Ryan Chartrand

At midnight Friday the premiere of Tim Burton’s “The Nightmare Before Christmas” in 3D kicked off. The Fremont Theatre was half-filled with young people, some of whom had come dressed in costumes. When the previews had finished and the screen flashed the words “put on your 3D glasses now,” the audience cheered loudly.

“The Nightmare Before Christmas” is the highly stylized story of the skeleton Jack Skellington and his quest to stage his own Christmas. The problem is that Jack lives in Halloweentown, a world full of vampires, witches and scary monsters. His fellow citizens do not grasp the spirit of Christmas and have a hard time making toys that don’t bite or scratch. The movie covers Jack’s failed attempt at running Christmas and then what he has to go through to save the holiday.

The movie was originally released in 1993 and nominated for an Academy Award for visual effects, but lost to “Jurassic Park.” The film did win a Golden Globe in 1994 for best original score. It struggled to find an audience when it was first released but has developed a devoted following in the following years. Starting in the late ’90s, it became a cult classic of sorts as it was embraced by the emo and goth cultures. Since then it has gained a larger and more mainstream audience.

The original is a stop-motion animated film with a very distinct style of its own. Each world shown in the film is more the stuff of dreams than reality, which is part of its charm. Because the characters are models, the film has always had a depth that is not achieved through regular filming techniques.

The 3D version is the next step in making these characters come to life. The sense of depth the original has was enhanced drastically, giving the feeling that you are actually in scenes with the characters.

One of the most appealing parts of the movie is that it was not originally created for a 3D experience. This means that it does not fall victim to the attempt to make the effects more prominent than that story. Through long stretches of the film it is easy to forget entirely that the movie is in 3D. The depth of the image fades into the background,

enhancing but not overpowering the essential story and beauty of the film. There were a few moments in which the animators reminded viewers by having an object fly out of the screen, but for the most part these pitfalls of the 3D adventure were gloriously absent.

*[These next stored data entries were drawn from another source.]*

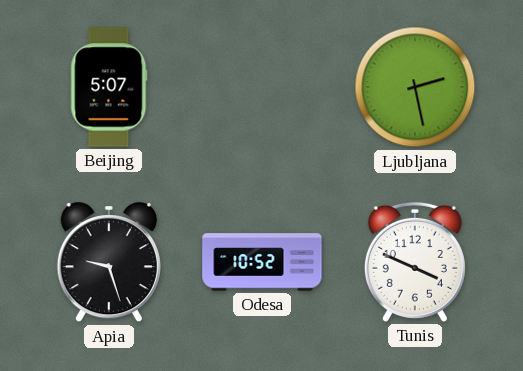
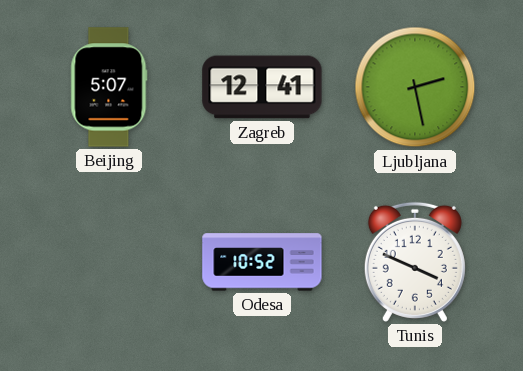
Zagreb: none -> 12:41
Apia: 9:27 -> none
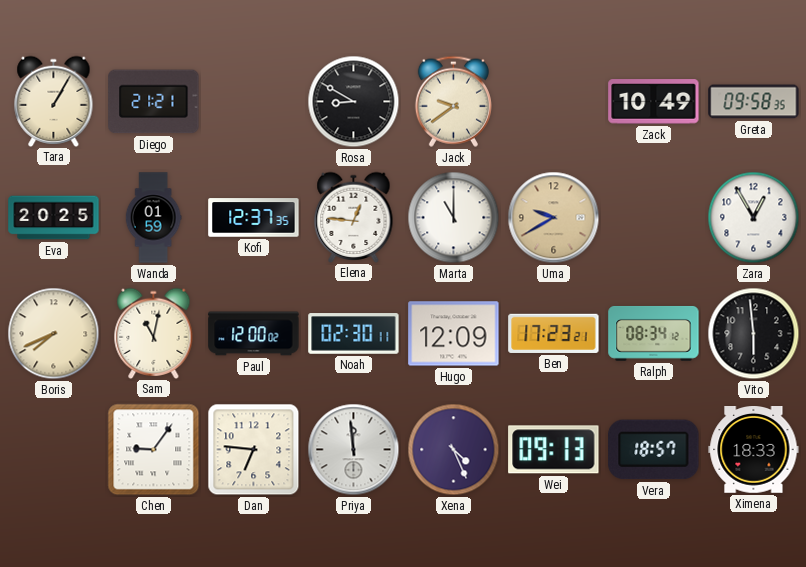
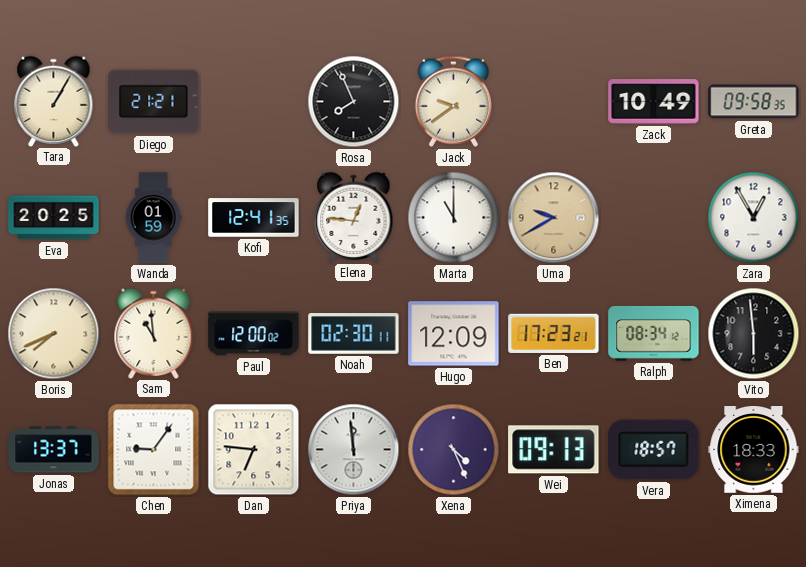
Rosa: 8:50 -> 7:56
Kofi: 12:37 -> 12:41
Sam: 11:02 -> 10:59
Jonas: none -> 13:37
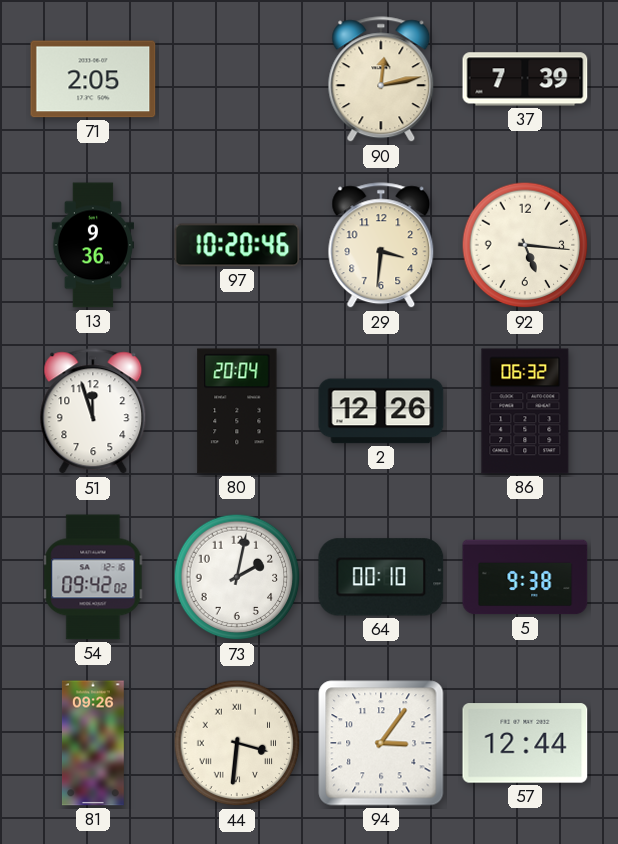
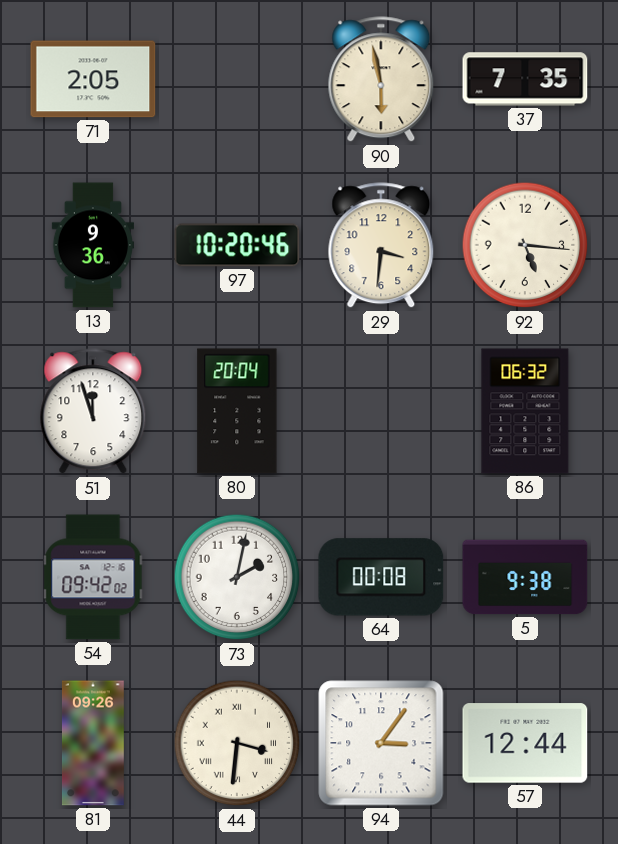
90: 12:13 -> 5:58
37: 7:39 -> 7:35
2: 12:26 -> none
64: 00:10 -> 00:08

Unlike Disney’s most recent 3D animated film, “Meet the Robinsons,” which at times felt as though the story had been written for the digital effects of 3D, “The Nightmare Before Christmas” has retained its original charm and powerful story. If you are seeking a flashy 3D experience, this is not the movie to see. But if you are looking for a great movie that has a lifelike quality, then this is the one for you.

The movie also features an amazing soundtrack by Danny Elfman. Every one of the songs is catchy and adds to the movie. During the midnight showing Friday, some audience members sang along to the songs, showing their great appeal and infectious nature.

“The Nightmare Before Christmas” is a Halloween classic for this generation and a great way to get into the spirit of the holiday. It is being shown at the Fremont Theatre downtown every day, with special midnight showings on Friday and Saturday evenings.